In our context $\frac{1}{\sqrt{v(u)}}$ corresponds to vector of the reciprocal of the absolute values of the smoothed residuals sorted using the ordering based on fitted values of the regression model which uses the explanatory variables possibly transformed. The $x$ coordinates of the function to integrate are the fitted values sorted.
As concerns the range of integration it goes from $\hat y_{(1)}$ the smallest fitted value, to $\widehat{ty}_i^{old}$.
Therefore the lower extreme of integration is fixed for all $n$ integrals.
The upper extremes of integration are given by the elements of transformed response values from previous iteration (say $\widehat{ty}_i^{old}$), corresponding to ordered fitted values.
The output of the integration is a new set of transformed values $\widehat{ty}^{new}$.

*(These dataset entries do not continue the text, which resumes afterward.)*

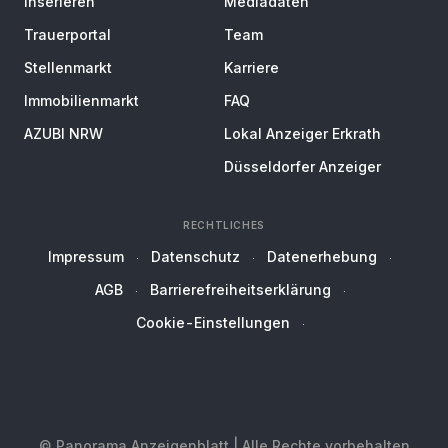
Inserieren
Mediadaten
Trauerportal
Team
Stellenmarkt
Karriere
Immobilienmarkt
FAQ
AZUBI NRW
Lokal Anzeiger Erkrath
Düsseldorfer Anzeiger
RECHTLICHES
Impressum
Datenschutz
Datenerhebung
AGB
Barrierefreiheitserklärung
Cookie-Einstellungen
© Panorama Anzeigenblatt | Alle Rechte vorbehalten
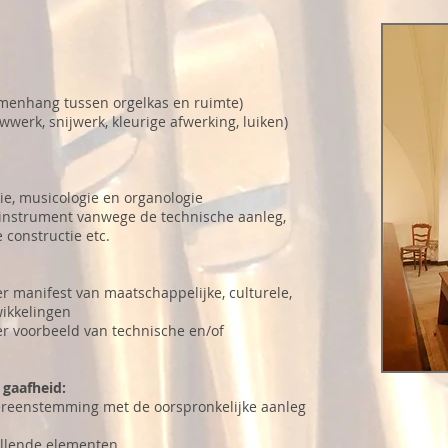
samenhang tussen orgelkas en ruimte)
werk, snijwerk, kleurige afwerking, luiken)
rie, musicologie en organologie
 instrument vanwege de technische aanleg,
constructie etc.
er manifest van maatschappelijke, culturele,
wikkelingen
der voorbeeld van technische en/of
 gaafheid:
 overeenstemming met de oorspronkelijke aanleg
ellende elementen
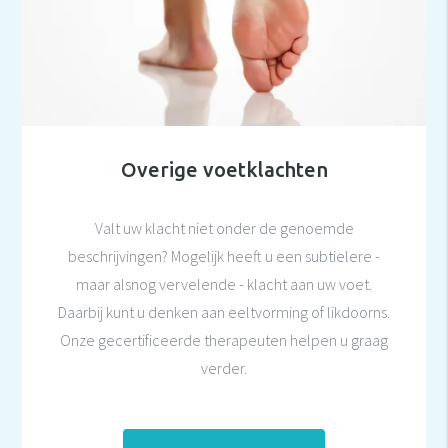
Overige voetklachten
Valt uw klacht niet onder de genoemde
beschrijvingen? Mogelijk heeft u een subtielere -
maar alsnog vervelende - klacht aan uw voet.
Daarbij kunt u denken aan eeltvorming of likdoorns.
Onze gecertificeerde therapeuten helpen u graag
verder.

In summary, the trick is that, there is not just one integral, but there are $n$ integrals. Th $i$-th integral which is defined as
\[ \widehat{ty}_i^{new}= \int_{\hat y_{(1)}}^{\widehat{ty}_i^{old}} \frac{1}{|e_i|} d \hat y \]produces a new updated value for the transformed response $\widehat{ty}_i$ associated with $\hat y_{(i)}$ the $i$-th ordered fitted value. Note that the old transformed value from previous iteration was the upper extreme of integration.
The estimate of $g$ is strictly increasing because it is the integral of a positive function (reciprocal of the absolute values of the residuals).
The computation of the $n$ integrals is done by the trapezoidal rule and is detailed in routine ctsub.
${\it Remark}$: It may happen that at a particular iteration of the AVAS procedure using $\widehat{ty}$ and $\widehat{tX}$, $n-m$ units are declared as outliers. In this case the fit, the residuals and the associated smoothed values are computed using just $n-k$ observations.
Therefore the function to integrate has coordinates
\[ (\hat y_{(1)}, 1/|e_1|) , (\hat y_{(2)}, 1/|e_2|), \ldots, (\hat y_{(n-k)}, 1/|e_{n-k}|) \]where $\hat y_{(j)}$ is the $j$-th order statistic $j=1, 2, \ldots, n-k$ among the fitted values (associated to non outlying observations) and $1/e_j$ is the reciprocal of the corresponding smoothed residual. Notice that $e_j$ is not the residual for unit $j$ but it is the residual which corresponds to the $j$-th ordered fitted value $\hat y_{(j)}$. In order to have a new estimate of $\widehat{ty}^{new}$, we can still solve $n$ integrals. If in the upper extreme of integration, we plug in the $n$ old values of $\widehat{ty}^{old}$ (including the outliers) we have the vector of length $n$ of the new estimates of transformed values $\widehat{ty}^{new}$.
Tibshirani R. (1987), Estimating optimal transformations for regression, "Journal of the American Statistical Association", Vol. 83, 394-405.
Wang D. and Murphy M. (2005), Identifying nonlinear relationships regression using the ACE algorithm, "Journal of Applied Statistics", Vol. 32, pp. 243-258.